FIFA decides the teams. But not in the way people imagine, like one room full of suits picking famous clubs because they sell shirts. Well, maybe the shirts don’t hurt. But the official answer is cleaner than that.

The FIFA Club World Cup teams are decided through rules set by FIFA, based mostly on continental club competitions. So if a club wins its continent’s biggest tournament, it usually has a strong path in. For the 2025 version, FIFA used results from 2021 to 2024, which means old wins still mattered even if the club looked different by tournament time.

FIFA Sets the Rules First

FIFA is the main boss here. It decides the format, the number of teams, and how many places each football region gets. Those regions are called confederations. Europe gets its share. South America gets its share. Asia gets its share. Same idea for Africa, North America, and Oceania.

And yes, that already makes the tournament a bit political. Europe has more big clubs, more money, and more TV pull, so it gets more spots. I don’t love pretending this is only about sporting fairness. It isn’t. Football is football, but business is always sitting at the next table.

The Confederations Matter Too

The confederations run the big club tournaments in their own regions. For example, UEFA runs the Champions League in Europe. CONMEBOL has the Copa Libertadores in South America. Winners from these competitions become the obvious choices.

So FIFA doesn’t watch every league table and say, “Hmm, let’s take this club.” It builds a system around continental champions and club rankings. That feels less messy, even if people still argue about it.

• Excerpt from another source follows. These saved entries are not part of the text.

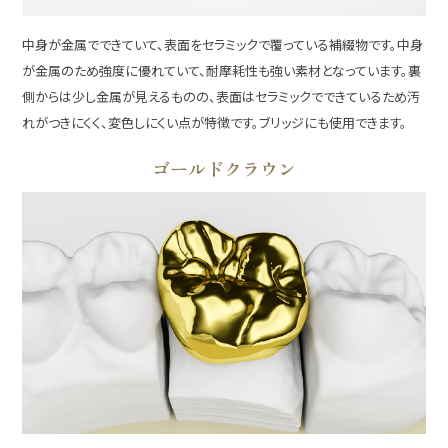
中身が金属でできていて、表面をセラミックで覆っている補綴物です。中身
が金属のため強度に優れていて、耐摩耗性も強い素材となっています。裏
側からは少し金属が見えるものの、表面はセラミックでできているため汚
れがつきにくく、変色しにくい点が特徴です。ブリッジにも使用できます。
ゴールドクラウン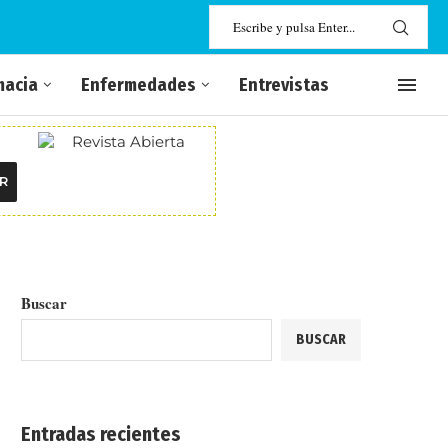
macia
Enfermedades
Entrevistas
R
Buscar
BUSCAR
Entradas recientes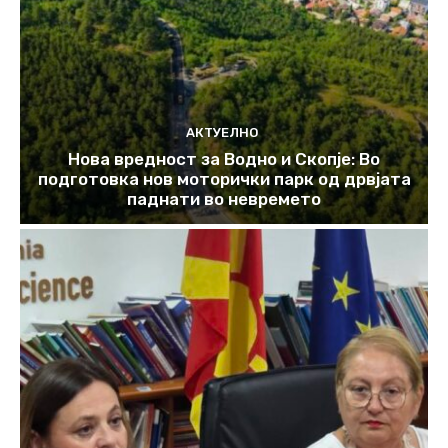
АКТУЕЛНО
Нова вредност за Водно и Скопје: Во
подготовка нов моторички парк од дрвјата
паднати во невремето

• Champions get the cleanest route, because winning your continent should mean something.

• Rankings fill some gaps, especially when one club has already qualified more than once.

• The host nation gets a place too, which always annoys someone online within five minutes.

Why Some Famous Clubs Miss Out

This is the part that confuses fans most. A club can be massive and still miss the FIFA Club World Cup. Popularity doesn’t count as qualification. Neither does having a huge Instagram page or a famous striker who looks good in the trailer.

If the club didn’t win the right competition or didn’t rank high enough during the set period, it can be left out. Harsh. But also fair enough.

Raj once tried explaining this while eating poha at his desk, and he kept opening the same football rankings page again and again. Then he realised the answer wasn’t “best clubs right now.” It was “clubs that matched FIFA’s qualification rules.” He stopped reopening the same five tabs every morning.

Timing Makes It Weird

A team might qualify because it won something three years ago. By the time the tournament starts, the manager is gone, half the squad has changed, and the club is having a strange season. Still counts.

That feels odd, but it’s how tournament qualification works. You reward what happened in the chosen window, not what looks hot this month.

What About the 32-Team Format?

The newer FIFA Club World Cup format has 32 teams, which makes it feel closer to an international World Cup, just with clubs. For 2025, the places were split across the six confederations, and the host country also had a slot.

Europe got the biggest share. South America got a strong share too. Other regions had fewer places, which is where the debate starts. Because if you support an Asian or African club, you probably feel the tournament talks about being global while still giving the biggest stage to the usual giants. I think that criticism is fair.

• Europe has more slots because its club system is stronger at the top, though that answer gets boring fast.

• South America still carries real weight, especially because the Libertadores has proper bite.

• Oceania gets a smaller path, and that makes the “world” part feel a bit thin.

The Ranking Part

Rankings are used when there are extra spots to fill. The basic idea is simple. Clubs earn their place through how they performed in top continental competitions across the chosen years. Better runs mean better ranking points.

But fans don’t love rankings. They feel colder than trophies. A trophy is easy. A ranking table feels like homework with logos.

Who Really Chooses?

The real answer is layered. FIFA creates the rules. Confederations provide the competitions that feed into those rules. Clubs qualify by winning, or by ranking high enough, or through the host slot.

Nobody should say it’s random. It isn’t. But nobody should act like it’s pure magic football justice either. It’s a rulebook with money, history, and power pressed into the margins.